Uno de los semanarios fundados por Dickens, en 1850

José Ramón Martín Largo – La República Cultural

En 1850 Dickens fundó una revista semanal, Household Words, que tomaba su nombre del Enrique V de Shakespeare: “Familiar in his mouth as household words”. Estas palabras cotidianas se redactaban en una oficina instalada en el 16 de Wellington Street North, una calle pequeña y estrecha junto al Strand. “Era”, escribió, “un lugar muy bonito, con la parte delantera inclinada y un arco que arrojaba un torrente de luz”. El bajo precio de la revista (costaba dos peniques) la hacía apta para el gran público, y desde el principio se orientó hacia temas sociales. En ella escribió Dickens numerosos artículos sobre la vivienda, la salud, la educación y los accidentes laborales. Del optimismo que reinaba en aquellos duros tiempos, y que se basaba en las reformas entonces en curso de las que debían beneficiarse las clases humildes y trabajadoras, es testimonio el texto de presentación aparecido en el primer número de la revista, en el que se hablaba de la agitación de la época, de la creencia en el progreso de la humanidad y “del privilegio de vivir en este verano del amanecer de los tiempos”.

Household Words se editó hasta 1859, año en que Dickens fundó una nueva revista, All the Year Round, que tras su muerte en 1870 pasaría a ser dirigida por su hijo mayor, y que también tomaba su nombre de una cita shakesperiana, esta vez de Otelo: “The story of our lives, from year to year”. Ambas revistas venían a ser una especie de miscelánea en la que se publicaban artículos sobre asuntos de actualidad, frecuentemente sin firma, así como gran número de relatos (algunos de ellos del propio Dickens) y novelas por entregas. Entre éstas figuran algunas que hoy son clásicos de la literatura victoriana: Tiempos difíciles e Historia de dos ciudades, del propio Dickens, Norte y Sur, de Elizabeth Gaskell y La piedra lunar, de Wilkie Collins, por mencionar sólo algunas.

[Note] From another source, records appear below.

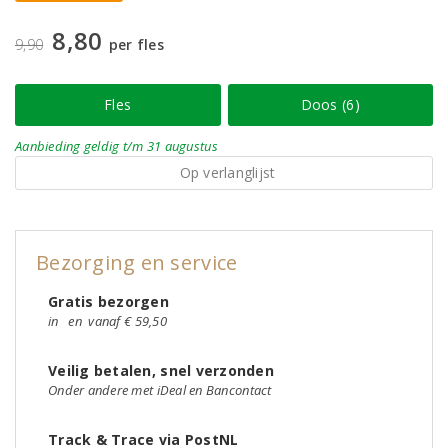
8,80
9,90
per fles
Fles
Doos (6)
Aanbieding
geldig
t/m 31 augustus
Op verlanglijst
Bezorging en service
Gratis bezorgen
in
en
vanaf € 59,50
Veilig betalen, snel verzonden
Onder andere met iDeal en Bancontact
Track & Trace via PostNL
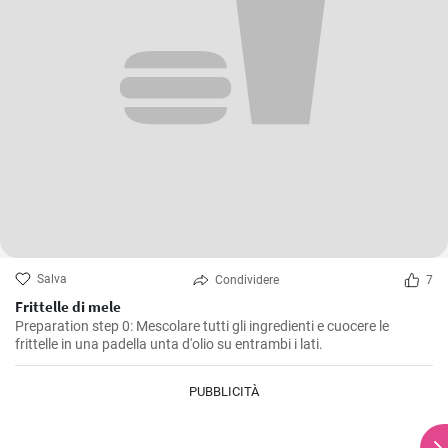
Salva
Condividere
7
Frittelle di mele
Preparation step 0: Mescolare tutti gli ingredienti e cuocere le
frittelle in una padella unta d'olio su entrambi i lati.
PUBBLICITÀ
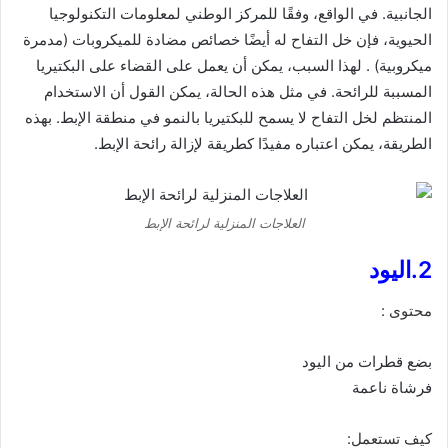
الجانبية. في الواقع، وفقًا للمركز الوطني لمعلومات التكنولوجيا
الحيوية، فإن خل التفاح له أيضًا خصائص مضادة للميكروبات (مدمرة
ميكروبية) . لهذا السبب، يمكن أن يعمل على القضاء على البكتيريا
المسببة للرائحة. في مثل هذه الحالة، يمكن القول أن الاستخدام
المنتظم لخل التفاح لا يسمح للبكتيريا بالنمو في منطقة الإبط. بهذه
الطريقة، يمكن اعتباره مفيدًا كطريقة لإزالة رائحة الإبط.
العلاجات المنزلية لرائحة الإبط
2.اليود
محتوى :
بضع قطرات من اليود
فرشاة ناعمة
كيف تستعمل:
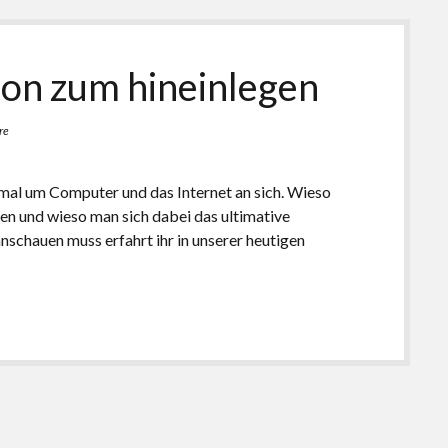
ion zum hineinlegen
re
mal um Computer und das Internet an sich. Wieso
n und wieso man sich dabei das ultimative
schauen muss erfahrt ihr in unserer heutigen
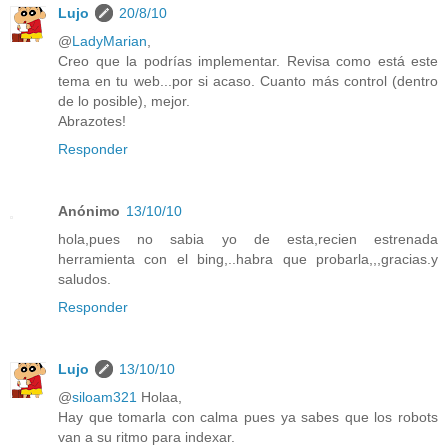
Lujo
20/8/10
@
LadyMarian
,
Creo que la podrías implementar. Revisa como está este
tema en tu web...por si acaso. Cuanto más control (dentro
de lo posible), mejor.
Abrazotes!
Responder
Anónimo
13/10/10
hola,pues no sabia yo de esta,recien estrenada
herramienta con el bing,..habra que probarla,,,gracias.y
saludos.
Responder
Lujo
13/10/10
@
siloam321
Holaa,
Hay que tomarla con calma pues ya sabes que los robots
van a su ritmo para indexar.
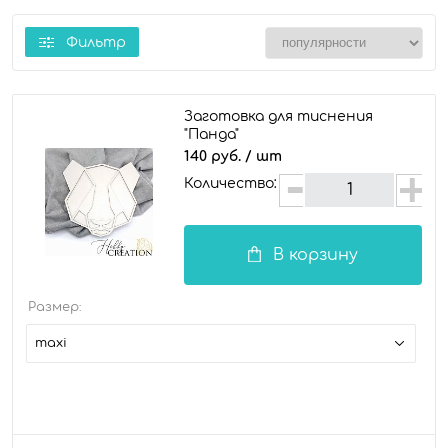
Фильтр
Заготовка для тиснения
"Панда"
140 руб.
/ шт
Количество:
В корзину
Размер:
maxi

Gran parte, por no decir la totalidad, de la obra de Dickens es producto de la conciencia que tenía de “la necesidad de reformar una sociedad que hace de la infancia algo feo, atrofiado y lleno de dolor; que convierte a la edad madura en vejez y a ésta en imbecilidad; y que de la pobreza hace la desesperanza de todos los días”. Esta conciencia, en el caso de nuestro autor, se formó ya en la infancia, una edad que para Dickens estuvo lejos de ser feliz y que, en parte como exorcismo de sus propios fantasmas y en parte porque observaba que las condiciones en que la misma debía desenvolverse no habían mejorado mucho, llegó a ser uno de sus temas preferidos. Las revistas mencionadas más arriba, entre los relatos sobrenaturales a la moda y las narraciones de misterio que también eran del gusto de los lectores victorianos, muestran algunos ejemplos de creaciones de Dickens con tema infantil, especialmente un relato titulado El Capitán Asesino y el Pacto con el Diablo, en el que este autor poco dado a dejarse ver por sus lectores rememora sus primeros pasos en la literatura.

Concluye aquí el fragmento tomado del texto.